During the year of 2011 the Company bought back 967,177 public warrants through private negotiations for total consideration of $360,610 with an average price $0.37 per warrant. As a result, 598,850 Public Warrants were outstanding at December 31, 2011.
Those warrants are excisable at $8.00 per share with an expiration date of March 7, 2014. In the event that the last sale price of an ordinary share exceeds $11.50 per share for any 20 trading days within a 30-trading day period, the Company has the option to redeem Public Warrants at a price of $0.01 per warrant. These warrants are publicly traded and were valued at the quoted market price of $0.105 per warrant as of December 31, 2011.
Sponsors Warrants
In March 2008, the Company was also engaged in a private offering of 1,550,000 warrants of the Company to the original shareholders of the SPAC (“Sponsors”). Prior to consummation of the Share Exchange, those Sponsors agreed to forfeit 1,300,000 of their Sponsor Warrants to purchase ordinary shares. The remaining Sponsor Warrants to purchase 250,000 ordinary shares were transferred without consideration to an unaffiliated investment company, Pope Investment II, LLC.
These warrants are not publicly traded and are excisable at $8.00 per share with an expiration date of March 7, 2014. The warrants were outstanding at December 31, 2011. In the event that the last sale price of an ordinary share exceeds $11.50 per share for any 20 trading days within a 30-trading day period, the Company has the option to redeem the warrants at a price of $0.01 per warrant.
During the year of 2011 the Company bought back 250,000 warrants from Pope Investment II, LLC for $125,000 with a price $0.50 per warrant. As a result, there were no outstanding sponsor’s warrants as of December 31, 2011.
Unit Options
Connected with the IPO in March 2008, the Company issued an option (“Unit Options”) on a total of 280,000 units with each unit consisting of one ordinary share and one ordinary share warrant (“Representative Warrants”) to the underwriters, Broadband Capital Management LLC. The Unit Option permits the acquisition of 280,000 Units at $10 per unit. Those Representative Warrants are excisable at $8.00 per share with an expiration date of March 7, 2014, and were valued at $0.00055 per share at December 31, 2011, using the observable market price of the Public Warrants.
The Company utilized the American Binominal Option Valuation Model to estimate the value of the Unit Options as of December 31, 2011 at $154, or $0.00055 per Unit Option, with an exercise price of $9.895 (being $10 minus the portion of the exercise price of $0.105 allocated as the value of the warrant component), market price of $1.3, expected remaining term of 2.25 years, expected volatility of 44%, and risk free rate of 0.27%. The warrant component of the Unit Options was valued based on the public market price of the publicly traded warrants of $0.105 per warrants, or $29,400 in total, as of December 31, 2011.
Underwriter Warrants
Connected with a secondary public offering of the Company’s ordinary shares on December 23, 2010, the Company issued to its underwriter an option for $100 to purchase up to a total of 66,667 shares of ordinary shares (5% of the shares sold in the secondary offering) at $6.00 per share (120% of the price of the shares sold in the secondary offering). The option is exercisable commencing on June 12, 2012 and expires on December 20, 2015.

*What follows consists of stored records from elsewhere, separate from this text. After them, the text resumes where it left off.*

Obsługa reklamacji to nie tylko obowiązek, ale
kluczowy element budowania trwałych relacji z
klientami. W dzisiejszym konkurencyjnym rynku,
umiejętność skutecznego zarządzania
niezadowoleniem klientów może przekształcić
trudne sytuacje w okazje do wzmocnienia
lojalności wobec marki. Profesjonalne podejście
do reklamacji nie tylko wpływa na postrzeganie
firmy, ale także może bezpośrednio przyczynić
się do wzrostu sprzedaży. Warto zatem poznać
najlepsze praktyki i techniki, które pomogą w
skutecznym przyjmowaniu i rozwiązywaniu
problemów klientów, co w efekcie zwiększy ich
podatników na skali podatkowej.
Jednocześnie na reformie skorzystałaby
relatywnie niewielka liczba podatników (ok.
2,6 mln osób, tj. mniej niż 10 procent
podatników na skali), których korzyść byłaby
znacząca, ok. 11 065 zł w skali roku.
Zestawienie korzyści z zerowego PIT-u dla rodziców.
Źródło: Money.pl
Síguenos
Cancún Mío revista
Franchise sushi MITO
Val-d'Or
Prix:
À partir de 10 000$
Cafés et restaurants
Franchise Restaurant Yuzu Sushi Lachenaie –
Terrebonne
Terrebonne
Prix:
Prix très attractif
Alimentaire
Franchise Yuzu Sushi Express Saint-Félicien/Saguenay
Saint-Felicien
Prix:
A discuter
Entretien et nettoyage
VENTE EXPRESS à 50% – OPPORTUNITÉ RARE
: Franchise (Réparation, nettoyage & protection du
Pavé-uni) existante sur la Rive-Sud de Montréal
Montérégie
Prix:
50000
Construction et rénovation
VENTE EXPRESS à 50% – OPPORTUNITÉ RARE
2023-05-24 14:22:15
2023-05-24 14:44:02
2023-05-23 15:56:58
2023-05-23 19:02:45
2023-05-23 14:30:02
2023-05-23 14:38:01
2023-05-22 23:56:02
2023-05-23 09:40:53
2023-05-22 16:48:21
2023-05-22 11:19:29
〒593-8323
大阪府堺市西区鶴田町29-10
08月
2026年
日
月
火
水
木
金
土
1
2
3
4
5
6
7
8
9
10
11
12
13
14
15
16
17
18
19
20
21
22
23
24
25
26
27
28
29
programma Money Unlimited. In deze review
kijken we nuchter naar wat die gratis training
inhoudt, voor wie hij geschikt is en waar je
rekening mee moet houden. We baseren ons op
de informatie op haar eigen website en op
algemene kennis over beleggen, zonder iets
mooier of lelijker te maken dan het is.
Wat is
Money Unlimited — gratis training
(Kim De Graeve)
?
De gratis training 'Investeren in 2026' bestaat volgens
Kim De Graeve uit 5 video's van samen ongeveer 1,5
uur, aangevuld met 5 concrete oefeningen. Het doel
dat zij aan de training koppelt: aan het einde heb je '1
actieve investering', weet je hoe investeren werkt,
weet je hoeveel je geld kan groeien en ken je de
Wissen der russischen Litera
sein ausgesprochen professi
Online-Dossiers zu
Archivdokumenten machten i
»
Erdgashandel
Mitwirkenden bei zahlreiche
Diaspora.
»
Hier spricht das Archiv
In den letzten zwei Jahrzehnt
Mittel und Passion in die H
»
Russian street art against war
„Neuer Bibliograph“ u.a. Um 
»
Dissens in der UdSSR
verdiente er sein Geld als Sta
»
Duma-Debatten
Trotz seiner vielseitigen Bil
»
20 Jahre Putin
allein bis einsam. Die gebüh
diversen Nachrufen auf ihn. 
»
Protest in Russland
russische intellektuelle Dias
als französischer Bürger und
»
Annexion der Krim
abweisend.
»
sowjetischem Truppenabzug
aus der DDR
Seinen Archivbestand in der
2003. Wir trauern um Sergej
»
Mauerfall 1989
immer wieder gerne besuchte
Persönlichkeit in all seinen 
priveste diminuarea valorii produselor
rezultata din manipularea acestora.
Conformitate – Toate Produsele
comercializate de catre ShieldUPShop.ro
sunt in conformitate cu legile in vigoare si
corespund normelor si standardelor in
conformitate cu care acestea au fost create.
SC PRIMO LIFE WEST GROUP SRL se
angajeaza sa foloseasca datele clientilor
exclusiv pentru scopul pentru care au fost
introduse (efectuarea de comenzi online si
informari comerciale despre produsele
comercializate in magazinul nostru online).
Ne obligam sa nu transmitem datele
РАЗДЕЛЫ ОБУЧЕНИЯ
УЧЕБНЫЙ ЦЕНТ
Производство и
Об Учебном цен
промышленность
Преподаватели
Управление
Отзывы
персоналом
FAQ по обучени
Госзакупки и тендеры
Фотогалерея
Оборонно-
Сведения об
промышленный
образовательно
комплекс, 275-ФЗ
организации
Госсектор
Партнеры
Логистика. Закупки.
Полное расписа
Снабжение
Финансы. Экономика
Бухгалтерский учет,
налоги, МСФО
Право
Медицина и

During 2011, the Company bought back 53,096 warrants from the underwriters for $26,548 with a price $0.50 per warrant. As a result, there were 13,571 outstanding underwriter warrants as of December 31, 2011.
The Company utilized the American Binominal Option Valuation Model to estimate the value of the underwriter warrants as of December 31, 2011 at $533, with an exercise price of $6.00, market price of $1.30, expected remaining term of four years, expected volatility of 44%, and a risk free rate of 0.59%.
The Company adopted the provisions of an accounting standard regarding instruments that are Indexed to an Entity’s Own Stock. This accounting standard specifies that a contract that would otherwise meet the definition of a derivative but is both (a) indexed to the Company’s own stock and (b) classified in stockholders’ equity in the statement of financial position would not be considered a derivative financial instrument. It provides a new two-step model to be applied in determining whether a financial instrument or an embedded feature is indexed to an issuer’s own stock and thus able to qualify for the scope exception within the standards.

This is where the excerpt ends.